Top
Murat Bardakçı

Murat Bardakçı

mbardakci@htgazete.com.tr

02/04/2010

İlhan Koman’ın külleri şaşkınlıktanuçuşuyordur

NİHAYET bunu da gördük: Bir heykeltraşımız, “Profesör” unvanlı Ferit Özşen, eldeki parmak sayısını beşten altıya çıkartmış ve askerî kahramanlığımızı konu alan bir kabartmasındaki subayı, altı parmaklı göstermiş.

Hem de nerede! Çanakkale’deki Şehitler Âbidesi’nin ayaklarından birine işlediği kabartmada... Kültür Bakanlığı âbidenin ayaklarına sekiz ayrı kabartma yapılması için 1998’de bir yarışma açmış, yarışmayı Prof. Ferit Özşen kazanmış, kabartmaları yapmaya ertesi senenin Şubat’ında başlamış ve “eserini” Kasım ayında bitirmiş.

Derken, aradan tam 11 sene geçmiş ve Ferit Bey’in, Şehitler Âbidesi’nde altı parmaklı bir hilkat garibesine de yer verdiği ancak birkaç gün önce farkedilmiş. Üstelik bu tuhaflık yetkililerin yahut sanatçıların falan değil, bir ziyaretçinin gözüne takılmış!

Çanakkale kahramanlarından birine altıncı parmak ilâve eden Prof. Ferit Özşen, şimdi en kısa zamanda Çanakkale’ye giderek altıncı parmağı yontacağını ve hatayı ortadan kaldıracağını söylüyor.

ÇANAKKALE’DE BİR UZAYLI
Bonjur beyefendi, bonjur! Tam 11 sene sonra sabah şerifleriniz hayrolsun! Haydi, Ferit Bey işi aceleye getirdi, parmak sayısını karıştırdı yahut “eserini” çizdi ama kazıma işini asistanlarına falan yaptırttı diyelim... Çanakkale’ye sanki uzaydan inmiş gibi duran bu kabartmadaki altıncı parmağı bakanlık yetkilileri de mi görmedi? Siparişi teslim aldıkları sırada “Aman ne güzel eser!” diye hayranlık krizine mi tutulmuşlardı da bu ekstra parmağı farkedemediler?

Çanakkale’deki bu komedi, sanat tarihimize mutlaka girmesi gereken ibret verici bir örnektir ama meselenin bir başka tarafı daha vardır: Türk heykelciliğinin durumu!

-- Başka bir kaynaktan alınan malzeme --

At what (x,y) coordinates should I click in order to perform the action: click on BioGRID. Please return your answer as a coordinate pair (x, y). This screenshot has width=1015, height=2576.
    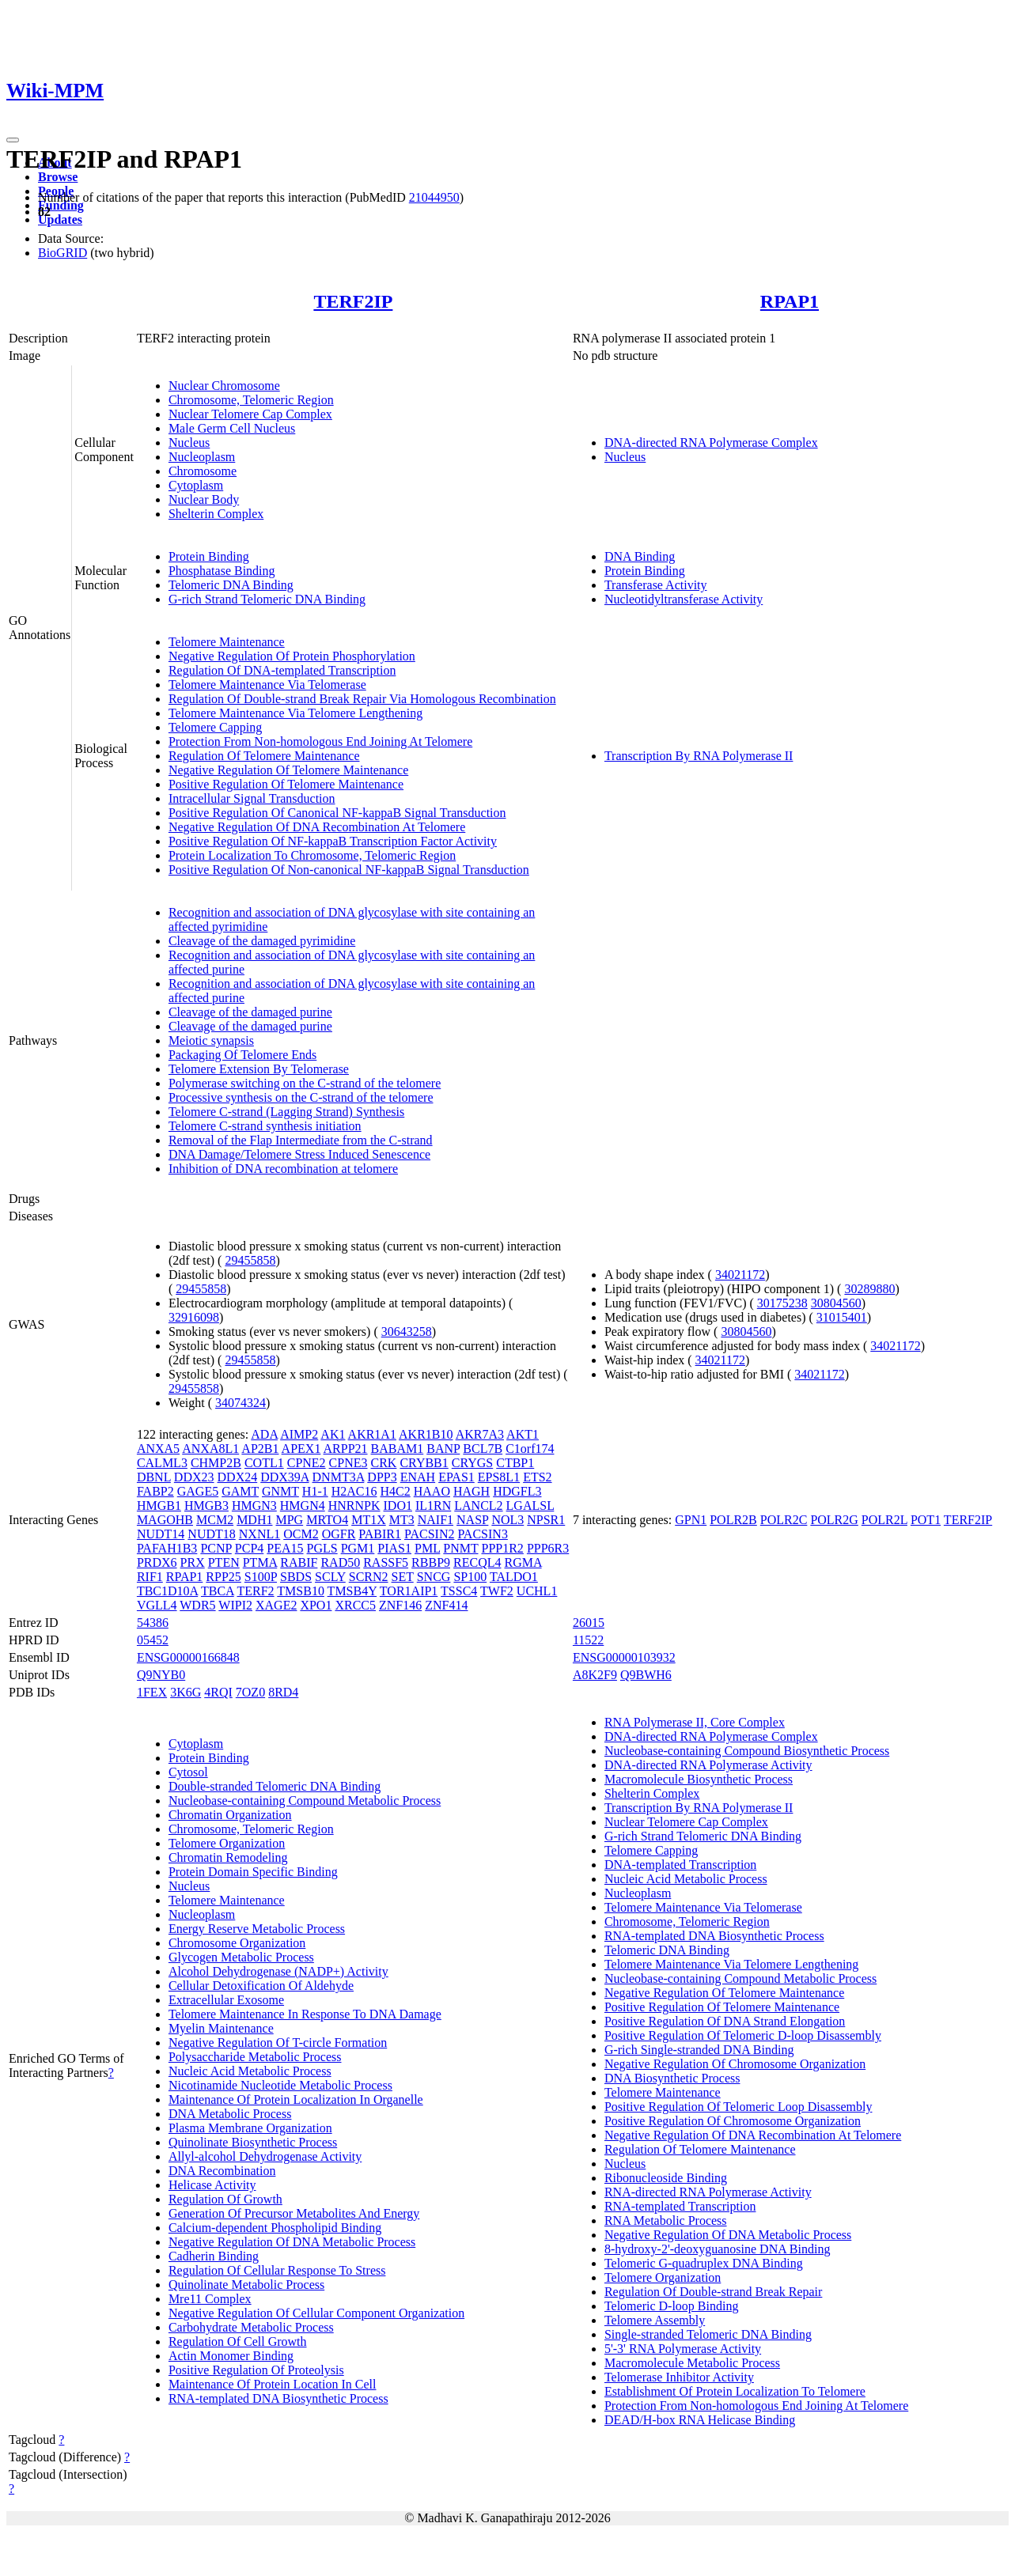     Looking at the image, I should click on (62, 252).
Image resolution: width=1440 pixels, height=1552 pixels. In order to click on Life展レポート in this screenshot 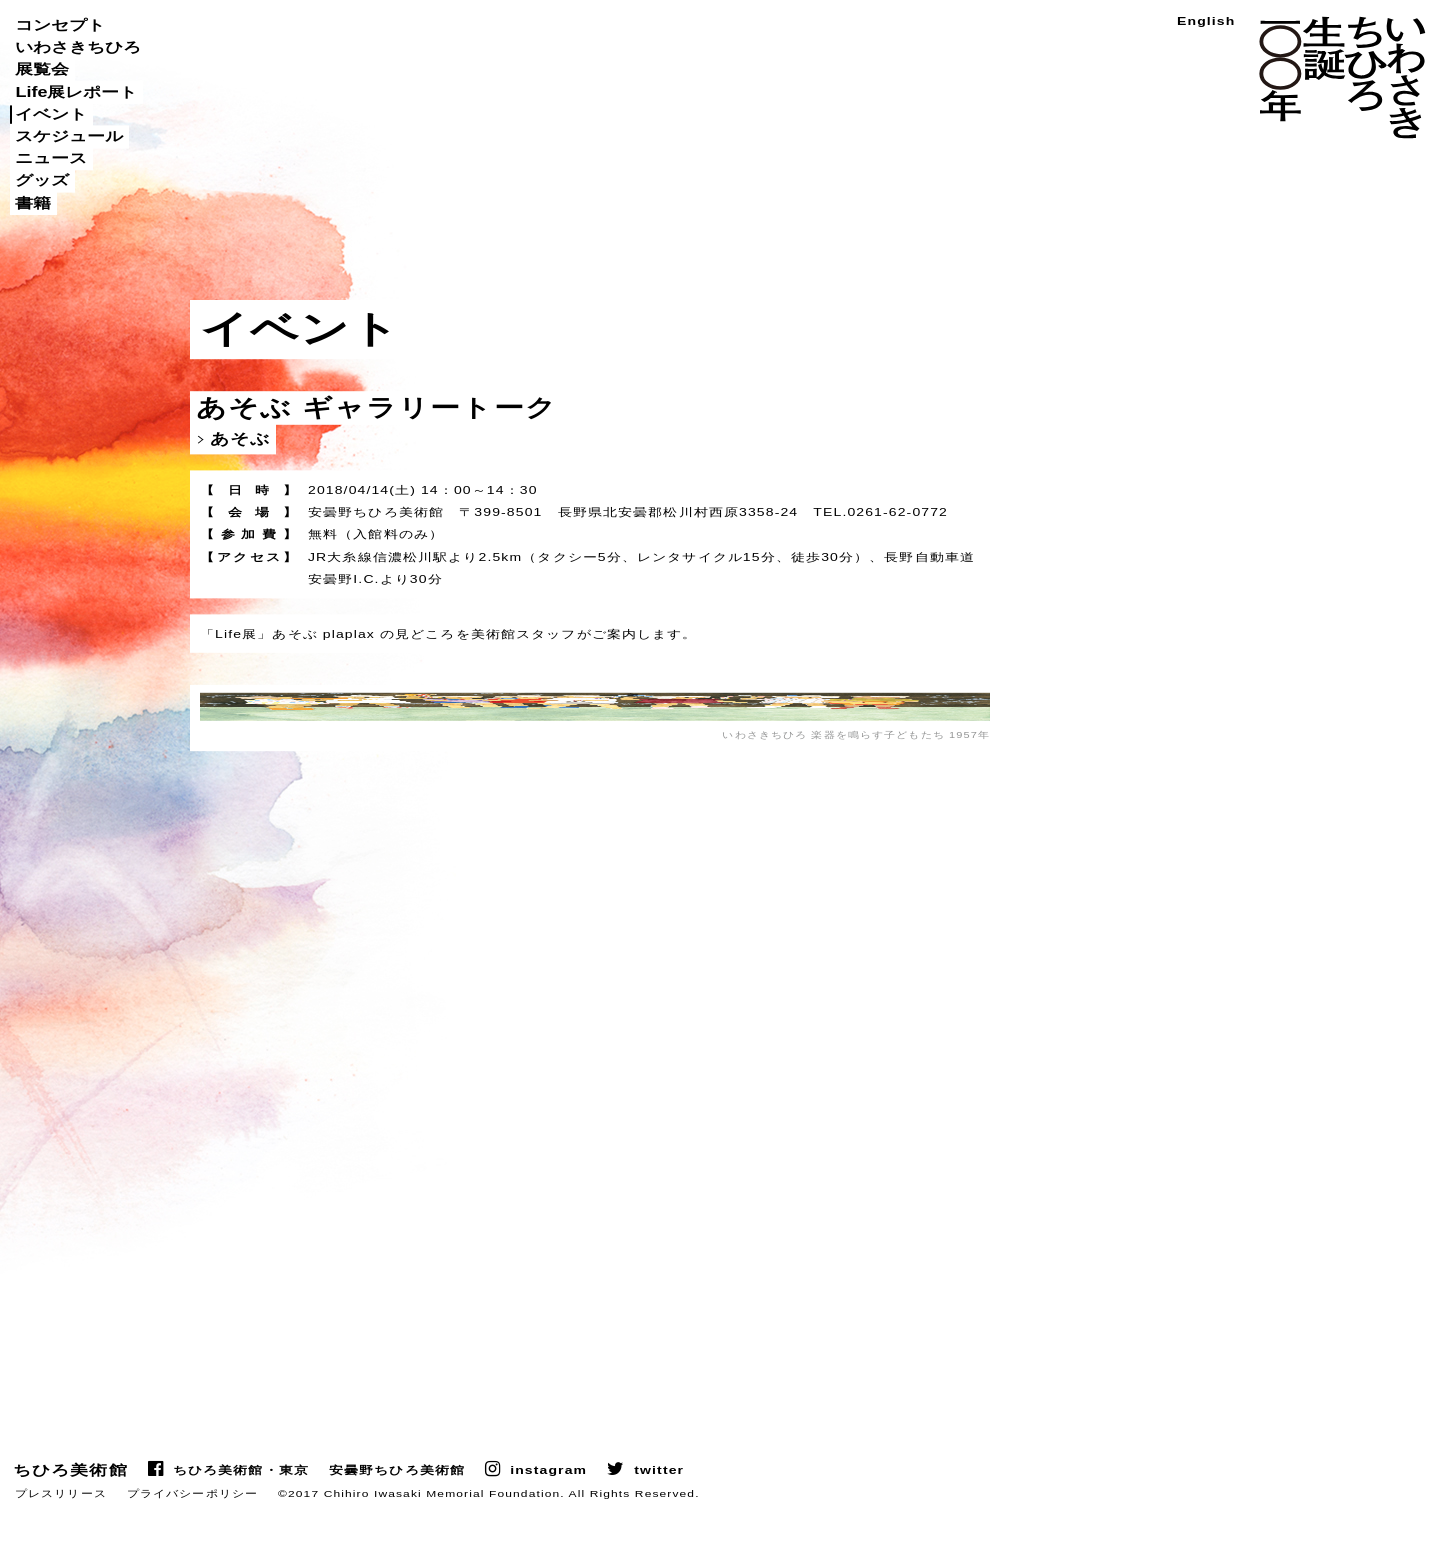 , I will do `click(76, 92)`. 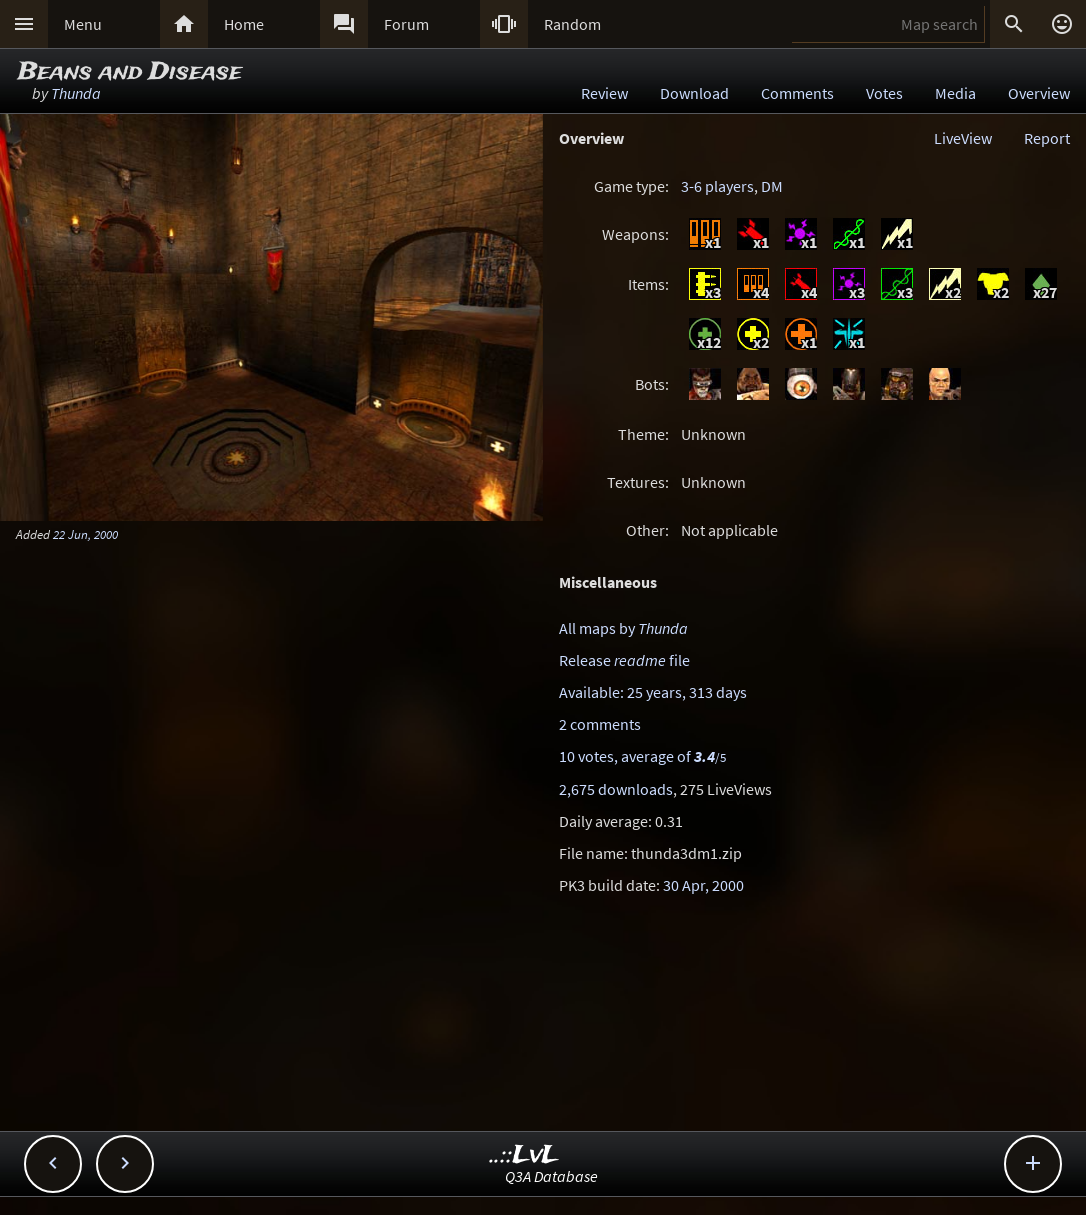 The image size is (1086, 1215). I want to click on 22 Jun, 2000, so click(85, 534).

Açık söyleyeyim: Bir-iki istisna dışında, meselâ bir neslin hocası olan Zühdü Müridoğlu ve dünya çapındaki sanatkârımız İlhan Koman haricinde belki bir-iki heykeltraş daha çıkartmışızdır, o kadar. Zira heykel bizde asırlar boyu dinen yasak sayıldığı için geçmişi olmayan bir sanattır, yenidir, üstelik bu durum sadece Türkiye’de değil, İsrail de dahil olmak üzere bütün Ortadoğu ülkelerinde böyledir. Türkiye’deki en meşhur ve en güzel Atatürk heykellerinin yabancı heykeltraşların elinden çıkmış olması da, bunun en sağlam ispatıdır.

BELEDİYE HEYKELCİLERİ
Ve, bugün birçok heykeltraşımız maalesef belediyelere çalışırlar, sanatlarını ve yeteneklerini sanat meraklılarına değil, belediye başkanlarına sunarlar. Çağdaşlaşmanın bir yolunun meydanlara heykel dikmekten geçtiğine inanan ama orada kalan ve estetik kavramından pek haberdar olmayan bazı belediye başkanlarımızın peşinde birçok heykeltraş vardır. Üstelik, bu tuhaf arz-talep işi zamanla siyasî bir kavga halini alır. Gazetelerde sık sık filânca ildeki yahut ilçedeki Başkan Bey’in bir heykel yaptırtıp meydanlardan birine diktirdiği fakat daha sonra gelen başkanın sahip olduğu yüksek sanat anlayışına yahut ideolojisine uymadığı için heykeli kaldırdığı ve bu sırada tarafların karşılıklı olarak hakarete varan sözler bile ettikleri yolunda sık sık haberler çıkar.

Türk heykelciliğinin büyük ismi İlhan Koman, biliyorsunuz, uzun yıllarını İsveç’te geçirmiş, orada vefat etmiş, cenazesi vasiyetine uyularak yakılmış ve külleri denize serpilmişti.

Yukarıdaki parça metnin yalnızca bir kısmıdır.